Her breath was warm on his face.

'I think I'm a little drunk, Frank.'

'Most likely.'

'How about you?'

'Me? I'm fine.'

'Earlier, when you asked about this afternoon. Letting it get under my skin…'

'You don't have to tell me, you know.'

'No, it's okay.' She took another taste from her glass. 'When I was younger, not long out of school, doing some part-time college thing, I started going with this guy. Older than me. Quite a bit. He was a musician. Well, not even that. More a hanger-on, you know. Scarcely played at all. Did a bit of DJing, nothing special. But me, I was just a kid. What did I know? There's all my mates, you know, want to watch out, he's just out for what he can get. Well, he had that, didn't he, and we still carried on seeing one another. I'd go round, sleep over, stay weekends. My parents – I was still living at home – they were going ballistic, but I didn't care. Get your nose out of my business, let me live my own life, all that bullshit. Course, they were right. I turned up late one night, somewhere I was supposed to be meeting him, this club.

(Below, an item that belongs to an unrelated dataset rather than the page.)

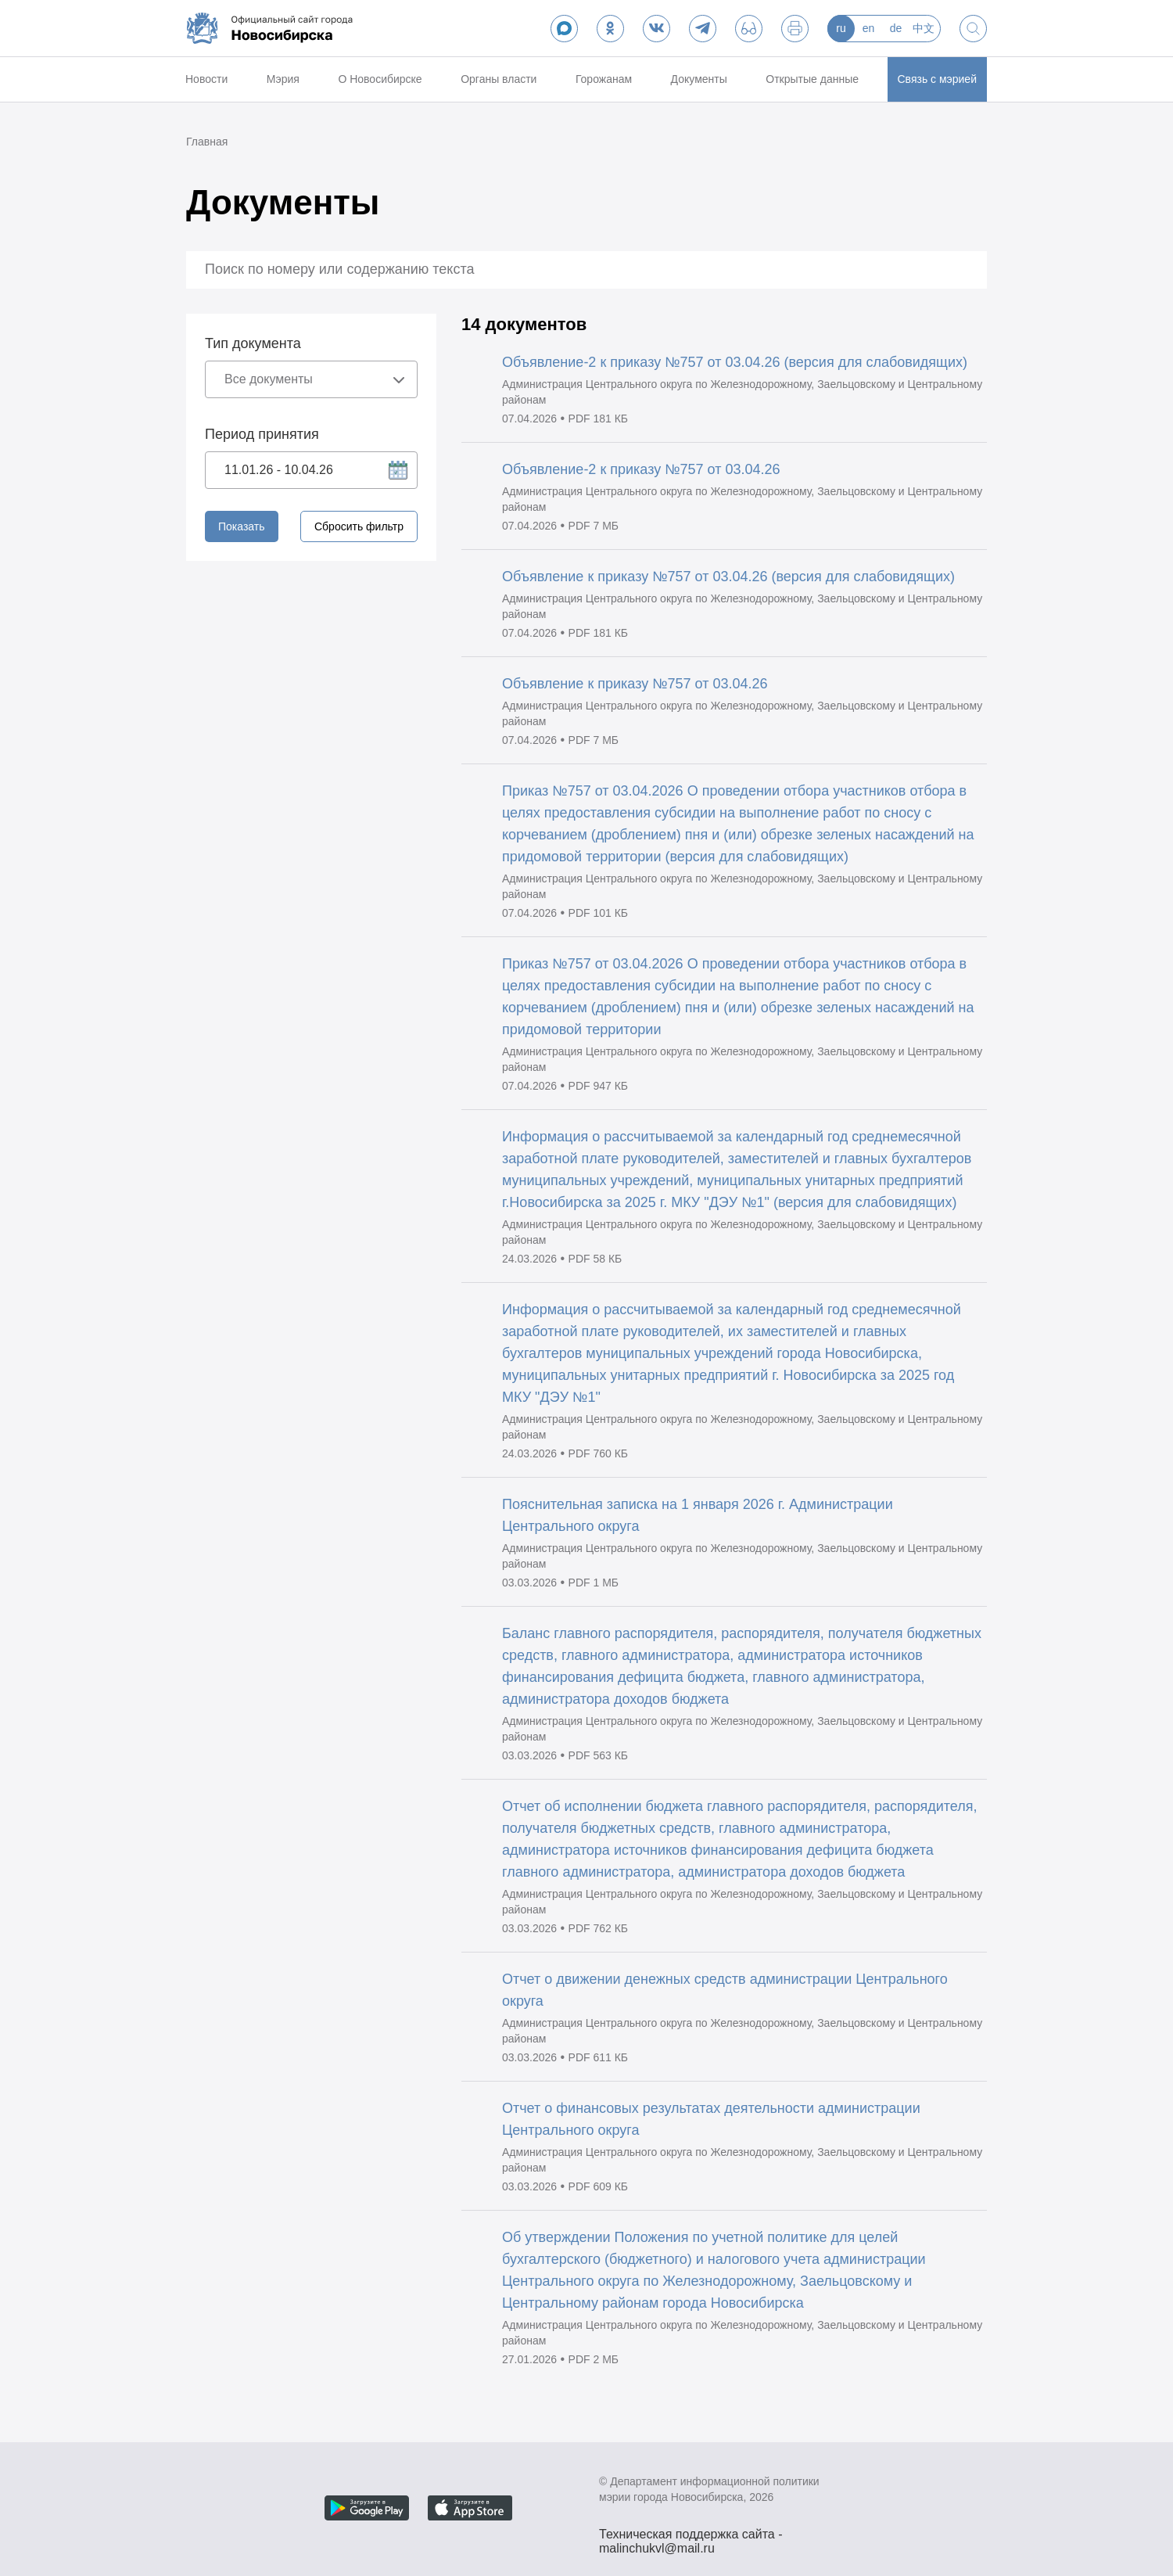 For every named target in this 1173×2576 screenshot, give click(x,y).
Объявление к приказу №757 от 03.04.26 (634, 684)
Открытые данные (812, 79)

All right, I was fifty minutes, nearly an hour late. He smacked me round the mouth, right there in front of everyone. Smacked me round the mouth and made it bleed. Next day he came round, all apologies, bought me this bracelet, expensive, you know, not cheap. Talked about moving in together, getting engaged.'

A wan smiled crossed Karen's face. 'Was a whole month before he hit me again. At a party this time. In front of all these people we knew. As if he needed to show he could.'

'You stopped seeing him,' Elder said. 'After that.'

'Not soon enough.'

'I'm sorry.'

Karen shook her head. 'That poor woman, in that huge great bloody house.'

'She got away,' Elder said. 'Started a new life.'

'Did she?'

'People do,' Elder said, knowing, even as he spoke, he was wishing that, for Katherine, it was true.

'I'd better phone for a taxi,' Karen said. 'Pick up my car tomorrow.'

'I could drive it in for you.'

'Okay.'

Neither of them moved.

His arm was not quite touching hers. And then it was.

Leaning forward, she kissed softly him on the mouth, then stepped away, 'This isn't going to happen, Frank. I'm sorry.'

A slow release of breath. 'Okay.'

Fishing her mobile from her bag, she punched in a number, spoke and listened, broke the connection. 'Twenty minutes.'

'I'll make coffee.'

'Good.'

Twenty minutes was fifteen. 'Kennet,' Karen said at the door. 'Tomorrow morning we'll see his girlfriend. The one he went with to Spain.'

For some time after she had gone, Elder could smell her scent in the room, recall the warmth of her arm, the slight pressure of her lips, barely opening. Foolish to pour himself a nightcap before turning in, but who was to know?